◆ **Task brief**
After finding the line that includes "USA.gov (349, 2259)" in the records below, transcribe it and each line after it through the last, exactly, and add nothing.

──────── The input

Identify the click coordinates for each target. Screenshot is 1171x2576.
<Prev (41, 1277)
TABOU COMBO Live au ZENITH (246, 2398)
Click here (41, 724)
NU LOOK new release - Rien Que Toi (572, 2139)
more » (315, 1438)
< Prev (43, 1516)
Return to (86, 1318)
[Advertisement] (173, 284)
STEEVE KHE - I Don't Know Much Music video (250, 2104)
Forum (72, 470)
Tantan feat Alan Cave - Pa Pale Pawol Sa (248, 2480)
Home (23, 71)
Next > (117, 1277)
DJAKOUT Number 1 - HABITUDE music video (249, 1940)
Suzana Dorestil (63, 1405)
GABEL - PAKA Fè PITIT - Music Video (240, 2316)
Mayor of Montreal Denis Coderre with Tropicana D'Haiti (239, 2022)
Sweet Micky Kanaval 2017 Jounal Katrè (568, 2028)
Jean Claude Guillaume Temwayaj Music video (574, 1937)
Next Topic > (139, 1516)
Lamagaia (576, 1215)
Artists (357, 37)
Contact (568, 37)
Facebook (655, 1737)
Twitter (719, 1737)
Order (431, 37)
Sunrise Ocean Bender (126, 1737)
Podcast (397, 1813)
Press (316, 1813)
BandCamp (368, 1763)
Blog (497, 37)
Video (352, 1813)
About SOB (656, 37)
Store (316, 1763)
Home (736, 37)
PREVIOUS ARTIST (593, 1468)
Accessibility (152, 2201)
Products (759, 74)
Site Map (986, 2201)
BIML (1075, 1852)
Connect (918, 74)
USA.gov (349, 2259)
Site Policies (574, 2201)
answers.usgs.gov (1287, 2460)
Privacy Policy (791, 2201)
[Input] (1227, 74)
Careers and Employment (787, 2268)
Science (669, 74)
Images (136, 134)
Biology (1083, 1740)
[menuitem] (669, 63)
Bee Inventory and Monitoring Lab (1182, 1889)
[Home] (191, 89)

────────────────

◆ **Reply**
USA.gov (349, 2259)
Site Policies (574, 2201)
answers.usgs.gov (1287, 2460)
Privacy Policy (791, 2201)
[Input] (1227, 74)
Careers and Employment (787, 2268)
Science (669, 74)
Images (136, 134)
Biology (1083, 1740)
[menuitem] (669, 63)
Bee Inventory and Monitoring Lab (1182, 1889)
[Home] (191, 89)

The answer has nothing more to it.